During the ribbon-cutting ceremony marking the opening of Teens-In-Flight’s new home at Flagler County Executive Airport this afternoon, Jack Howell, the organization’s founder, held up one of those red college-edition dictionaries he says he’s had since his days with the U.S. Marines. “I’ve crossed all the negative words. They don;t exist in my dictionary,” he tells a crowd that by then had swollen to nearly a hundred–some of them still outside, as it had gotten too crowded inside.
He wasn’t kidding. As sacrilegious as it may seem to a lexicographer, Howell had actually taken a thick red pen to words like “won’t” and “can’t,” as a leaf through the volume proved later. “My students know this is the book of knowledge,” he’d said, brandishing the dictionary.
He’s needed the negation of negatives lately, because Teens-In-Flight, the 10-year-old non-profit devoted to providing flight lessons to the children of servicemen or cops who’ve been severely injured or killed, went through a rough patch for the past year: it was surviving out of Howell’s garage after losing its previous spot at the airport, when his partnership with Lunsford Air ended.
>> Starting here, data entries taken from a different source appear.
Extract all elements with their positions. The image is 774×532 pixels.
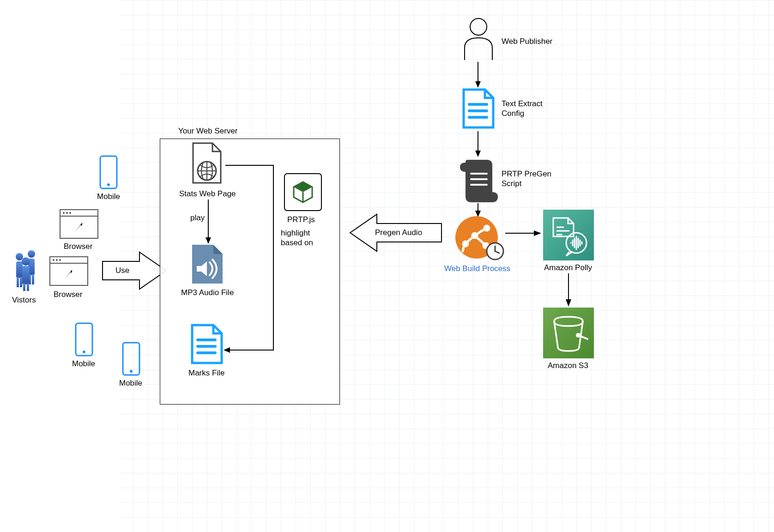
text-extract-label: Text Extract Config — [502, 99, 543, 119]
marks-label: Marks File — [188, 369, 224, 378]
svg-point-0 — [16, 253, 23, 260]
s3-label: Amazon S3 — [548, 361, 588, 370]
svg-rect-1 — [16, 261, 23, 278]
browser-label-1: Browser — [64, 242, 92, 251]
arrow-highlight — [222, 165, 323, 359]
svg-rect-11 — [27, 284, 29, 291]
web-build-label: Web Build Process — [444, 264, 510, 273]
svg-point-22 — [69, 212, 71, 214]
svg-point-15 — [83, 351, 85, 353]
svg-point-8 — [22, 257, 30, 266]
svg-rect-19 — [60, 210, 98, 216]
highlight-label: highlight based on — [281, 228, 313, 248]
svg-point-26 — [56, 259, 58, 261]
svg-point-25 — [53, 259, 54, 261]
visitors-icon — [10, 249, 42, 291]
mp3-label: MP3 Audio File — [181, 288, 234, 297]
use-arrow — [103, 248, 167, 294]
amazon-s3-icon — [543, 308, 594, 358]
play-label: play — [190, 213, 205, 223]
svg-rect-2 — [17, 277, 19, 287]
script-icon — [459, 157, 498, 204]
svg-rect-10 — [23, 284, 25, 291]
mobile-label-3: Mobile — [119, 379, 142, 388]
visitors-label: Vistors — [12, 296, 36, 305]
web-publisher-label: Web Publisher — [502, 37, 552, 46]
svg-point-20 — [63, 212, 65, 214]
svg-point-13 — [107, 183, 110, 186]
document-icon — [461, 88, 496, 130]
arrow-config-script — [475, 131, 481, 157]
amazon-polly-icon — [543, 210, 594, 260]
polly-label: Amazon Polly — [544, 263, 592, 272]
arrow-build-polly — [505, 230, 541, 236]
browser-label-2: Browser — [54, 290, 82, 299]
pipeline-icon — [454, 215, 504, 261]
svg-rect-7 — [32, 274, 34, 284]
browser-icon — [59, 209, 99, 239]
audio-file-icon — [190, 244, 224, 285]
document-icon — [189, 323, 224, 366]
mobile-icon — [121, 342, 141, 376]
svg-rect-24 — [50, 257, 88, 263]
arrow-pub-config — [475, 62, 481, 88]
arrow-play — [205, 200, 212, 244]
svg-point-34 — [470, 18, 487, 35]
pregen-label: Pregen Audio — [375, 228, 422, 237]
mobile-label-2: Mobile — [72, 359, 95, 369]
web-page-icon — [189, 142, 224, 187]
server-title: Your Web Server — [178, 127, 238, 136]
svg-point-4 — [28, 250, 35, 258]
use-label: Use — [115, 266, 129, 275]
svg-point-27 — [59, 259, 61, 261]
mobile-icon — [98, 155, 119, 189]
svg-rect-9 — [22, 266, 30, 284]
arrow-polly-s3 — [565, 273, 572, 307]
pregen-script-label: PRTP PreGen Script — [502, 169, 551, 189]
mobile-label-1: Mobile — [97, 192, 120, 201]
browser-icon — [49, 256, 89, 286]
svg-point-17 — [130, 370, 133, 373]
user-icon — [462, 18, 495, 61]
mobile-icon — [74, 322, 94, 357]
svg-rect-3 — [20, 277, 22, 287]
svg-point-21 — [66, 212, 68, 214]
Then came Ken Ali of Daytona Aviation, the flight-training school at the airport, and the development of a new partnership: Ali’s company was operating out of the equivalent of two storefronts at Old Moody Boulevard, toward the west end of the airport, with Daytona Aviation’s plane in the hangar. Ali offered Howell to house Teens-In-Flight at 275 Old Moody Boulevard, and Howell’s trusty Cessna 152, which he’s had since 2008 in the same hangar. Rent-free, as a form of large, in-kind donation by Daytona Aviation. Howell is responsible for utilities.
Now Howell’s Cessna sits next to Daytona Aviation’s larger Cessna (one seats two people, the other four), which Daytona Aviation is also making available to Teens-In-Flight’s students (they meet on Tuesdays and Thursdays, fly on weekends). All that with the roomy space that Howell’s operation can put to use with the several flight simulators and other classroom equipment, in time for an aviation summer flight camp that starts June 18. (Unlike Teens-In-Flight’s mainstay program, the camp is not free: registration is $495.)
This evening Micah Iverson, 21, was demonstrating one of the simulators to anyone who asked, and staying aloft of course after flirting with the runway’s edges on take-off: simulators can be more challenging than actual flying, he says. Iverson is a bit older than a teen, but Howell is allowing him to complete his flight training after he left the state for service trips in California and elsewhere, after finishing high school.
The emblems on Howell’s Cessna illustrate the mission of the organization: “Most of these kids in the program have a parent that earned the Purple Heart, either died or were injured,” he says, of the large Purple Heart emblem and five insignia representing the armed forces–and one for police’s “thin blue line.” Of the Cessna itself, he says, his hand resting on one wing–the way someone might put an arm around a beloved–“to me this is the equivalent of having a 1965 GTO Pontiac.”
Four county commissioners (five, if you count a former one), two of them who serve on the Teens-In-Flight board, two school board members, an ex-sheriff, a few candidates for office (Howell is one himself, though thankfully the subject did not come up), Roy Sieger, the airport director (“Roy was helpful in keeping us alive,” Howell says) and many others had gathered for the ribbon-cutting and Howell’s big chant: “We’re here!”
“That’s what Teens-In-Flight is all about, it’s having a positive mentor,” said Ric Lehman, the organization’s director of fund-raising for the past four months. “Tonight we just celebrate the new chapter in that program.”
The idea for Teens-In-Flight came to Howell, he says, when he was in the Marines and at time responsible for one of the most difficult jobs: delivering death notices to families. He would do so, but he’d also see how after all the solemnity and the ceremonies, the families, the children especially, were left to themselves. “I felt bad and I wanted to do something for the teens,” he says, “to lessen some of the grief.” Teens-In-Flight was it. He became something of a parent to some of the participants–despite his toughness, his well-known crustiness–some of whom made it through to earn their license.
“That’s my paycheck,” he says. “Nobody in Teens-In-Flight gets a paycheck. All the money we make goes to sustain it.”
Not a bad way to celebrate the organization’s tenth anniversary: soon it’ll be a teen itself, presumably less at risk now that it has a more solid anchor at the airport.
knightwatch says
A great community effort. Jack Howel is doing his part – and more – to grow our next generation of leaders.
jim says
ATTA BOY, JACK!!!!! GREAT JOB!!!! KEEP IT GOING!!!